I'm in the same boat.Athena was small when I got her but I didn't realize how small till I joined this forum and saw pups at 8 weeks weighing over 15 -20 lbs when she was only 7lbs.She is now 14 months old and weighs a whopping 65 lbs.Every one that knows the breed says she looks fine but I look at some dogs and think she should be bigger.


----------



## kelso (Jan 22, 2007)

Allie is about 3 yrs old and was 60.0 lbs exactly at the vet a few weeks ago. Other times she is closer to 64 or so. I love her size! I think she is about 23/23.5 inches tall.
From about a year ago:










Your girl is gorgeous!


----------



## Liesje (Mar 4, 2007)

My female is 5 years old and is 55lbs. She looks great and is in great condition. My breeder has a female that is also 55lbs and this female is a 12 times HGH and the herding class Siegerin at the BSZS.


----------



## KCandMace (Apr 8, 2008)

I have a "tiny" female too.
She was 45lbs at 8 months. She isn't much more now at 9.5 months. 
When you look at her compared to my boys... EEEK! 
People ask about her all the time. They know the boys are shepherds but looking at her with them... Hmmm Something really looks odd.


----------



## aubie (Dec 22, 2008)

At 9mo Anna was 59lbs, or spot on for the average for her age. To me, she still looks small because I see her everyday and she is and always will be my little girl. Everyone else sees her and I get "wow, that's a big dog!"


----------



## ken k (Apr 3, 2006)

my Heidi is small at 60lbs, compared to Lilah at 80lbs and Max at 95lbs, Heidi is all muscle though,


----------



## onyx'girl (May 18, 2007)

Lilah is up to 80?!!! Be happy for the smaller size, they are more agile. Onyx is over 90 and a moose for a female!


----------



## gsdlove212 (Feb 3, 2006)

Shadow is 10 years old and averages between 70-74 pounds.


----------



## debbiebrown (Apr 13, 2002)

i also have a small female, probably around 58-60 pds. she is very stocky and build stoutly, but on the short side, but don't let that fool ya, she makes up for it with her bossy attitude and extreme drive! and yes, my males tower over her, but again, she has the right attitude! if you are going to do any work with her, herding, agility etc, the smaller dogs seem to be more agile.....

debbie


----------



## amber fletcher05 (Mar 31, 2009)

Thank you everyone for the comments.


----------



## ken k (Apr 3, 2006)

> Originally Posted By: onyx'girlLilah is up to 80?!!! Be happy for the smaller size, they are more agile. Onyx is over 90 and a moose for a female!

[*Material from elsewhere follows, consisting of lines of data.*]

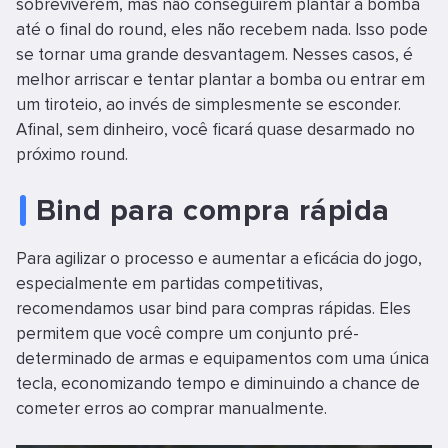
sobreviverem, mas não conseguirem plantar a bomba
até o final do round, eles não recebem nada. Isso pode
se tornar uma grande desvantagem. Nesses casos, é
melhor arriscar e tentar plantar a bomba ou entrar em
um tiroteio, ao invés de simplesmente se esconder.
Afinal, sem dinheiro, você ficará quase desarmado no
próximo round.
Bind para compra rápida
Para agilizar o processo e aumentar a eficácia do jogo,
especialmente em partidas competitivas,
recomendamos usar bind para compras rápidas. Eles
permitem que você compre um conjunto pré-
determinado de armas e equipamentos com uma única
tecla, economizando tempo e diminuindo a chance de
cometer erros ao comprar manualmente.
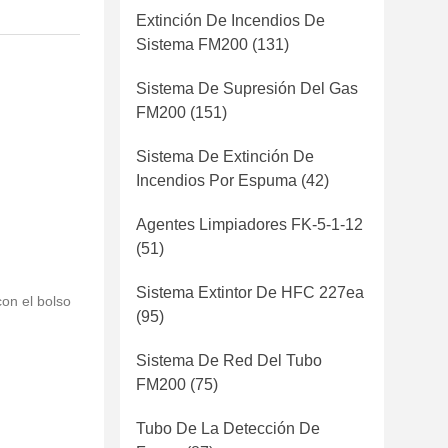
Extinción De Incendios De
Sistema FM200
(131)
Sistema De Supresión Del Gas
FM200
(151)
Sistema De Extinción De
Incendios Por Espuma
(42)
Agentes Limpiadores FK-5-1-12
(51)
Sistema Extintor De HFC 227ea
on el bolso
(95)
Sistema De Red Del Tubo
FM200
(75)
Tubo De La Detección De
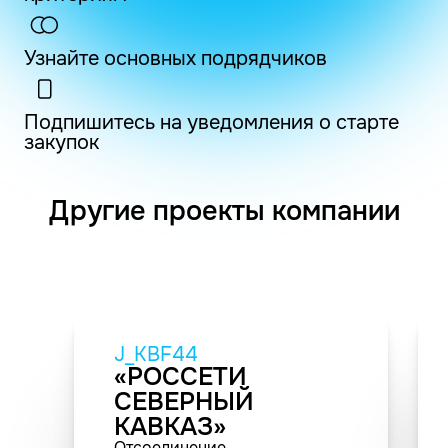
Узнайте основных подрядчиков
Подпишитесь на уведомления о старте
закупок
Другие проекты компании
J_KBF44
«РОССЕТИ
СЕВЕРНЫЙ
КАВКАЗ»
Отсоединение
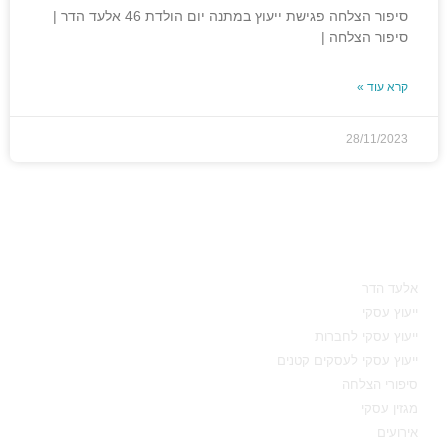
סיפור הצלחה פגישת ייעוץ במתנה יום הולדת 46 אלעד הדר |
סיפור הצלחה |
קרא עוד »
28/11/2023
מאיפה להתחיל
אלעד הדר
ייעוץ עסקי
ייעוץ עסקי לחברות
ייעוץ עסקי לעסקים קטנים
סיפורי הצלחה
מגזין עסקי
אירועים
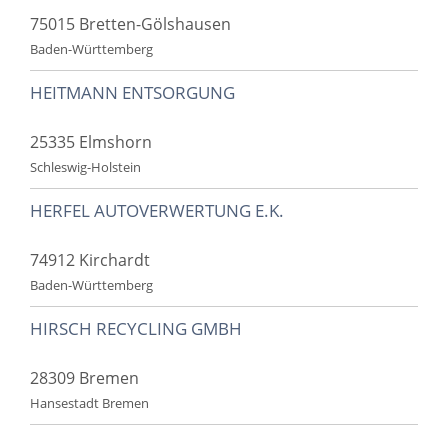
75015 Bretten-Gölshausen
Baden-Württemberg
HEITMANN ENTSORGUNG
25335 Elmshorn
Schleswig-Holstein
HERFEL AUTOVERWERTUNG E.K.
74912 Kirchardt
Baden-Württemberg
HIRSCH RECYCLING GMBH
28309 Bremen
Hansestadt Bremen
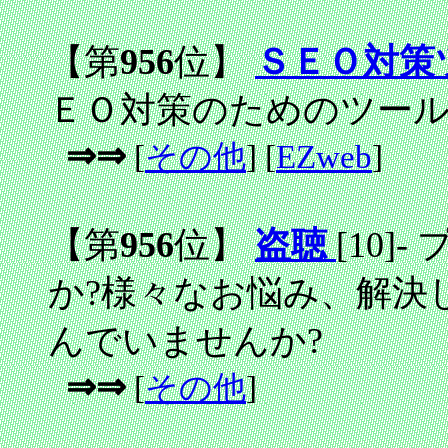
【第
956
位】
ＳＥＯ対策
ＥＯ対策のためのツー
⇒⇒
[
その他
] [
EZweb
]
【第
956
位】
盗聴
[10]
-
プ
か?様々なお悩み、解決
んでいませんか?
⇒⇒
[
その他
]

 yes shes at 80lbs and clumsy, where as Heidi the small 60lb female, can catch a rabbit or squirrel easily


----------



## CarLooSHoo (Feb 26, 2009)

My girl is 7 months currently as well and she weighs 56 lbs. I think your girl looks just right


----------



## rokanhaus (Mar 20, 2006)

> Originally Posted By: AmaruqYour girl sounds PERFECT. You need to keep in mind many people own dogs that are not within the standard. Believe it or not the GSD standard for adult females they can weigh 45-65ish pounds.
> 
> Depending on her height she may end up in the upper part of the standard for a female but within the standard.


Exactly..you girl sounds PERFECT!!!!!!!!


----------



## Rei (Oct 10, 2008)

I had a friend who's girl was 55 lbs at 3 years old - she was a beautiful, lithe, graceful girl and she's hoping to get her started in agility soon.


----------